ALGIERS — Deep in the Algerian Sahara, daily protests against a pilot hydraulic fracturing, or fracking, project are now well into their second month. The demonstrations have spread to several towns and have provided opposition parties with a new platform at an especially precarious moment for the government, as oil prices have slumped and the declining health of President Abdelaziz Bouteflika has removed him almost completely from public view.
Hundreds of police officers sealed off streets to block an antifracking march in the capital, Algiers, on Tuesday as opposition groups held rallies around the country in solidarity with the southern protesters in the distant oasis town of Ain Salah.
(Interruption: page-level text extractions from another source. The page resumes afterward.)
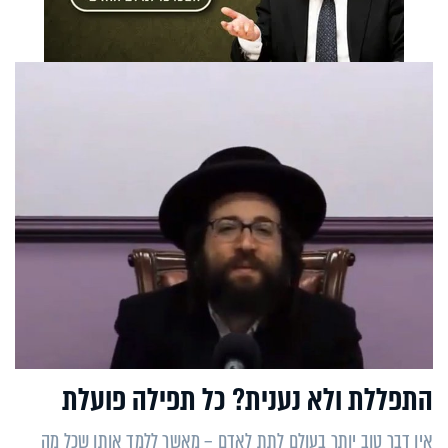
התפללת ולא נענית? כל תפילה פועלת
אין דבר טוב יותר בעולם לתת לאדם – מאשר ללמד אותו שכל מה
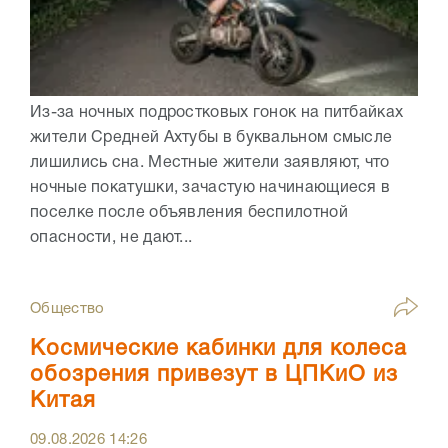
Из-за ночных подростковых гонок на питбайках
жители Средней Ахтубы в буквальном смысле
лишились сна. Местные жители заявляют, что
ночные покатушки, зачастую начинающиеся в
поселке после объявления беспилотной
опасности, не дают...
Общество
Космические кабинки для колеса
обозрения привезут в ЦПКиО из
Китая
09.08.2026
14:26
At first glance, Algeria might seem an unlikely place for the sort of popular movement against fracking, a method of tapping into deep deposits of shale gas, that has unfolded in many Western countries. Money from oil and gas accounts for 97 percent of exports and keeps afloat a socialist system of generous public subsidies for everything from food to housing.
In the past, the government has proved skillful at handling such popular unrest with a mixture of police repression and political and financial inducements made possible by its oil reserves. But the sharp fall in oil prices threatens to usher in a severe budget crisis and to undercut that long-tested strategy for preserving the peace and holding off demands for change.
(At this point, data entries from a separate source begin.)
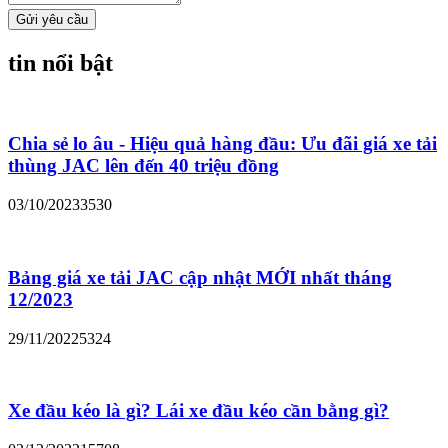
Gửi yêu cầu
tin nổi bật
Chia sẻ lo âu - Hiệu quả hàng đầu: Ưu đãi giá xe tải
thùng JAC lên đến 40 triệu đồng
03/10/2023
3530
Bảng giá xe tải JAC cập nhật MỚI nhất tháng
12/2023
29/11/2022
5324
Xe đầu kéo là gì? Lái xe đầu kéo cần bằng gì?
“The winds of social change will blow from the south,” Rachid Tlemcani, a professor of history at the University of Algiers, predicted. “In the north the demands of people are housing, jobs and for their share of the oil revenues. But in the south, they are saying we don’t need shale gas, for the sake of the environment. They have a very high social conscience.”
In part because of its oil wealth, Algeria avoided the upheavals of the Arab Spring uprisings of 2011. The government broke up early protests, then spent generously on social programs for youth and backdated pay raises for government employees and the police.
It helped that the country’s terrifying Islamist insurgency in the 1990s left Algerians easily persuaded against the dangers of instability as they watched Arab Spring uprisings in Libya, Egypt and Syria descend into bloody confrontation.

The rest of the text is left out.